A High Court Judge has ruled that administrators can begin the process of paying out funds belonging to customers of Football Index after their accounts were frozen following the collapse of the platform earlier this year.
UK firm Begbies Traynor Group are handling the administration and will now start refunding the £3.2 million belonging to 280,000 customers of BetIndex Ltd., the Jersey-based company that ran the popular football betting platform before its collapse.
Football Index was launched in 2015 and marketed as a ‘stock market of football’ where football fans could buy shares in professional football players. The fans would then earn dividends based on a player’s performance or sell their shares in the player for a profit. The player’s share value was not only affected by their performance but also by transfers to bigger clubs.
However, shares in a player could only last for a maximum of three years at which point the customer’s share or bet expired. The idea behind this was to encourage more trading and activity on the platform. The platform became so popular that it was even endorsed by several professional football teams.
But then in March of this year it was announced that payouts on players would be reduced which caused player share prices to crash. As a result, the company then announced that it would go into administration after its license was suspended.

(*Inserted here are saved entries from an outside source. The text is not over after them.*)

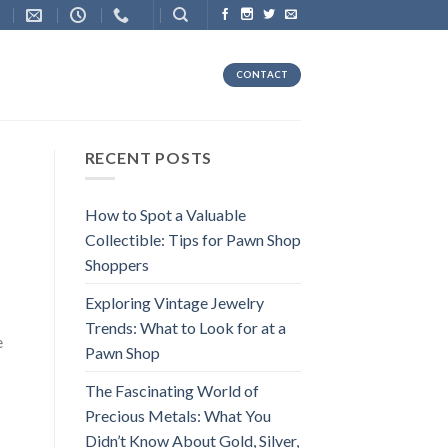
CONTACT
RECENT POSTS
How to Spot a Valuable
Collectible: Tips for Pawn Shop
Shoppers
Exploring Vintage Jewelry
Trends: What to Look for at a
e
Pawn Shop
The Fascinating World of
Precious Metals: What You
Didn’t Know About Gold, Silver,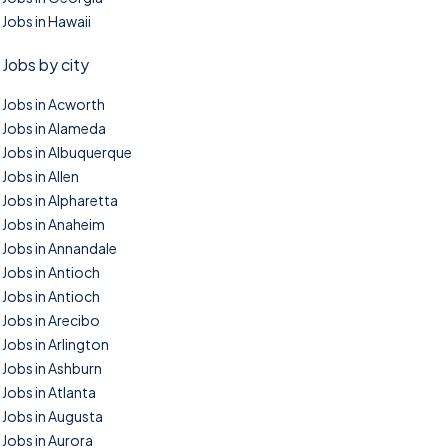
Jobs in Hawaii
Jobs by city
Jobs in Acworth
Jobs in Alameda
Jobs in Albuquerque
Jobs in Allen
Jobs in Alpharetta
Jobs in Anaheim
Jobs in Annandale
Jobs in Antioch
Jobs in Antioch
Jobs in Arecibo
Jobs in Arlington
Jobs in Ashburn
Jobs in Atlanta
Jobs in Augusta
Jobs in Aurora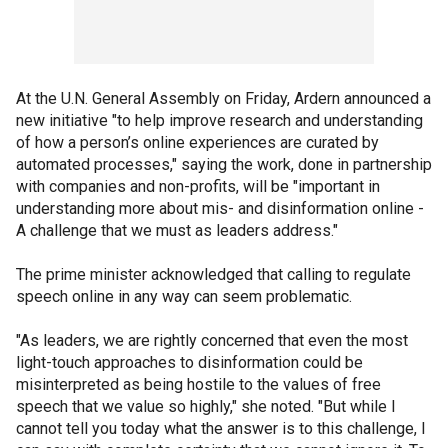
At the U.N. General Assembly on Friday, Ardern announced a
new initiative "to help improve research and understanding
of how a person’s online experiences are curated by
automated processes," saying the work, done in partnership
with companies and non-profits, will be "important in
understanding more about mis- and disinformation online -
A challenge that we must as leaders address."
The prime minister acknowledged that calling to regulate
speech online in any way can seem problematic.
"As leaders, we are rightly concerned that even the most
light-touch approaches to disinformation could be
misinterpreted as being hostile to the values of free
speech that we value so highly," she noted. "But while I
cannot tell you today what the answer is to this challenge, I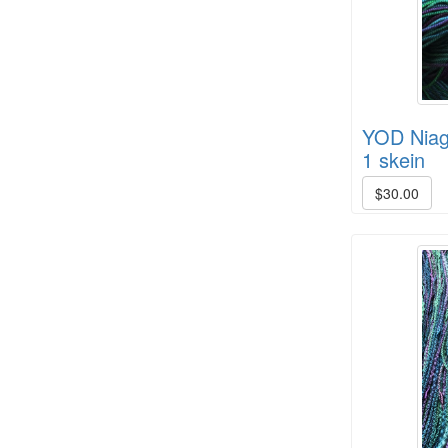
YOD Niaga
HD Spring Color Pack
1 skein
$30.00
8/4 Rug Warp - Black - 6 in stock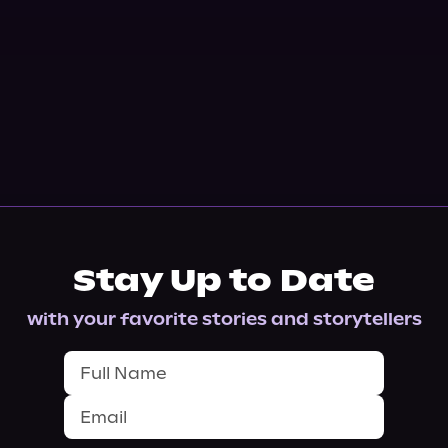
Stay Up to Date
with your favorite stories and storytellers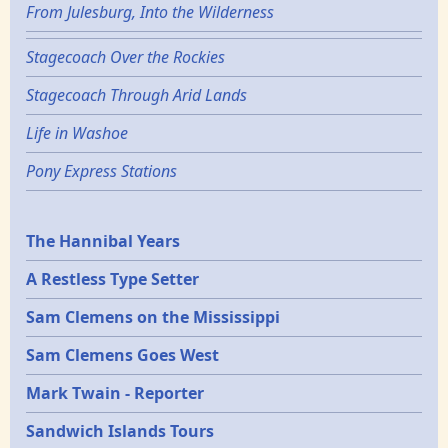
From Julesburg, Into the Wilderness
Stagecoach Over the Rockies
Stagecoach Through Arid Lands
Life in Washoe
Pony Express Stations
Epochs
The Hannibal Years
A Restless Type Setter
Sam Clemens on the Mississippi
Sam Clemens Goes West
Mark Twain - Reporter
Sandwich Islands Tours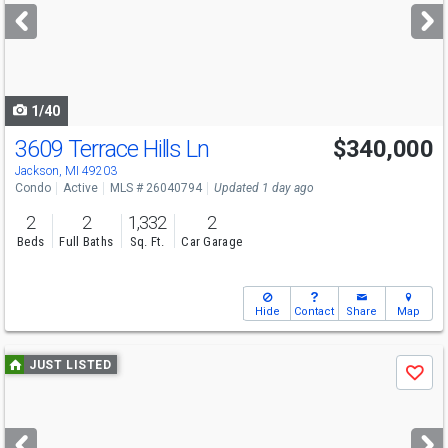
next
buttons
to
navigate
1/40
3609 Terrace Hills Ln
$340,000
Jackson, MI 49203
Condo
Active
MLS # 26040794
Updated 1 day ago
2
2
1,332
2
Beds
Full Baths
Sq. Ft.
Car Garage
Hide
Contact
Share
Map
Use
JUST LISTED
Save
previous
and
next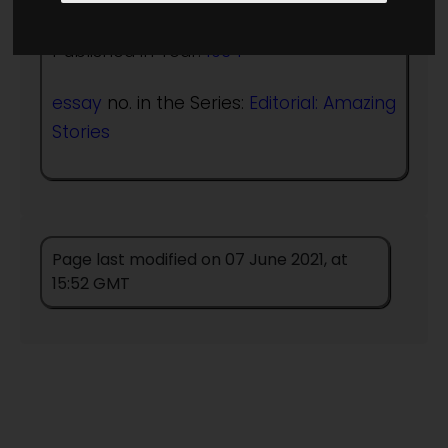
Published in Year:
1934
essay
no. in the Series:
Editorial: Amazing
Stories
Page last modified on 07 June 2021, at
15:52 GMT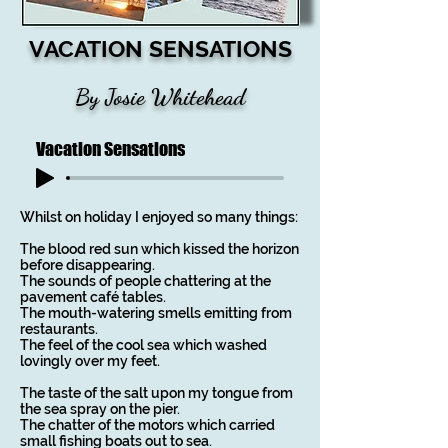
VACATION SENSATIONS
By Josie Whitehead
Vacation Sensations
Whilst on holiday I enjoyed so many things:
The blood red sun which kissed the horizon
before disappearing.
The sounds of people chattering at the
pavement café tables.
The mouth-watering smells emitting from
restaurants.
The feel of the cool sea which washed
lovingly over my feet.
The taste of the salt upon my tongue from
the sea spray on the pier.
The chatter of the motors which carried
small fishing boats out to sea.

At this point the UK Gambling Commission opened an investigation into the company’s collapse and all customer’s money was frozen.
Following the High Court ruling this week, customers will be paid out according to the status of their account on March 26th as the judge decided not to wait for customers’ shares or bets to expire at the end of their three year period. This means that any dividends that have accrued since that date will not be paid out.
Administrators have revealed that the company has £4.5 million in the bank, £3.2 million of which belongs to customers. The court has decided that once all money has been repaid to customers and any further deductions taken from the company accounts, any remaining funds can flow back into the company.
Administrators have also revealed that they have signed an agreement with creditors that will allow the company to continue trading under a different business model and prevent it from going into liquidation.
Meanwhile, The Department for Digital, Culture, Media and Sport has appointed Malcolm Sheehan QC of Henderson Chambers to lead a regulatory review into how the Gambling Commission handled the situation.
Malcolm Sheehan QC will review the steps taken by the Gambling Commission and other regulatory bodies regarding BetIndex. As set out in the terms of reference published today, it will examine the regulatory environment around the novel football betting product which collapsed earlier this year leaving thousands of customers out of pocket.
The UK Gambling Commission has said that it welcomes the move and has launched its own internal investigation that will be separate from the government review.